Because, as he says, “punishment is about pain, and pain is personal,” O’Donnell provides the story of a particular individual from each of the four institutions examined in Prison Life. Three of them are so successful at transcending their hideous experiences that they cannot, I think, be considered representative. Chalew Gebino, who helped write a code of conduct and organize his fellow prisoners, earned a pardon and was released from Isir Bet “on the strength of demonstrable self-improvement and the betterment of his peers.” Laurence McKeown, “a school boy” when he was incarcerated in H Block, earned a PhD and became an author and playwright. Jack Powers, who still bears the scars of the damage he did to himself while in solitary, was inspired to write two books about his prison experience. David Ruiz, whose lawsuit ended the practice of prisoners policing prisoners in Texas, was, as O’Donnell puts it, “a recidivist offender, a product of the criminal justice state,” and he died in prison.

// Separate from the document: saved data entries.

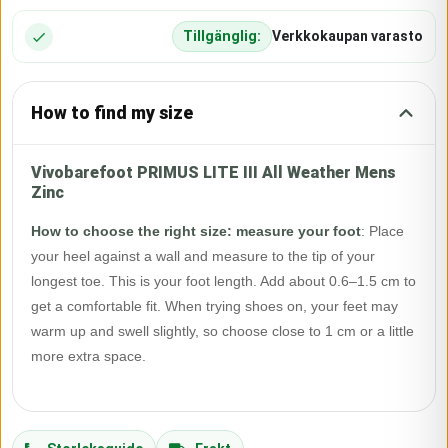
Tillgänglig:
Verkkokaupan varasto
How to find my size
Vivobarefoot PRIMUS LITE III All Weather Mens
Zinc
How to choose the right size: measure your foot
:
Place
your heel against a wall and measure to the tip of your
longest toe. This is your foot length. Add about 0.6–1.5 cm to
get a comfortable fit. When trying shoes on, your feet may
warm up and swell slightly, so choose close to 1 cm or a little
more extra space.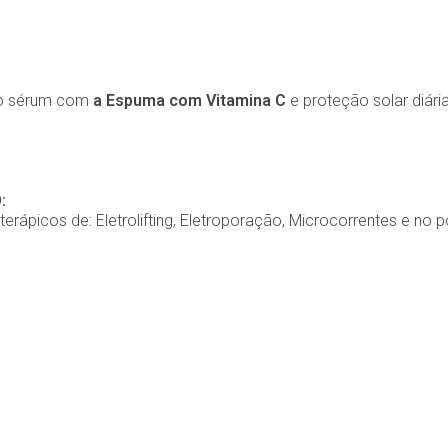
 do sérum com
a Espuma com Vitamina C
e proteção solar diár
:
rápicos de: Eletrolifting, Eletroporação, Microcorrentes e no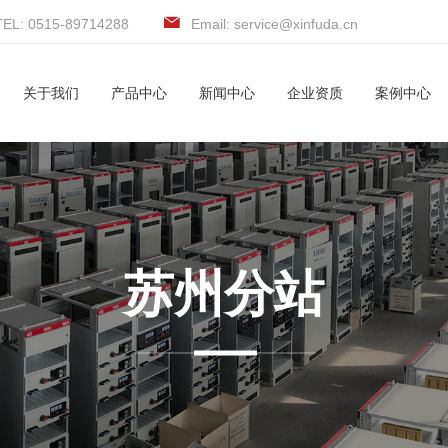
TEL: 0515-89714288
Email: service@xinfuda.cn
关于我们
产品中心
新闻中心
企业资质
案例中心
苏州分站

Lawsuits have eliminated some of the worst conditions and abuses in the Texas prisons and at ADX Florence since O’Donnell did his research. H Block was shut down years ago. But what O’Donnell has underlined so powerfully in Prison Life is the necessity of positive human interaction anywhere, including among incarcerated citizens. The stories and research here should help convince readers that isolating prisoners, no matter the rationale, is viciously inhumane as well as counterproductive. The book might also help readers understand the value of encouraging democracy and responsibility for self, especially among people who are incarcerated.

O’Donnell’s presentation of four different examples of prisons should perhaps not be taken as evidence that he has accepted that prison, in some form, is necessary and inevitable — but he does not argue otherwise. He does offer, toward the end of Prison Life, what might pass for optimism, given the terrible toll incarceration has taken on citizens around the world. “Even against mighty odds,” O’Donnell writes, “human agency is never fully extinguished.”


Bill Littlefield volunteers with the Emerson Prison Initiative, a program enabling incarcerated men to earn a college degree. His most recent novel is Mercy (Black Rose Writing).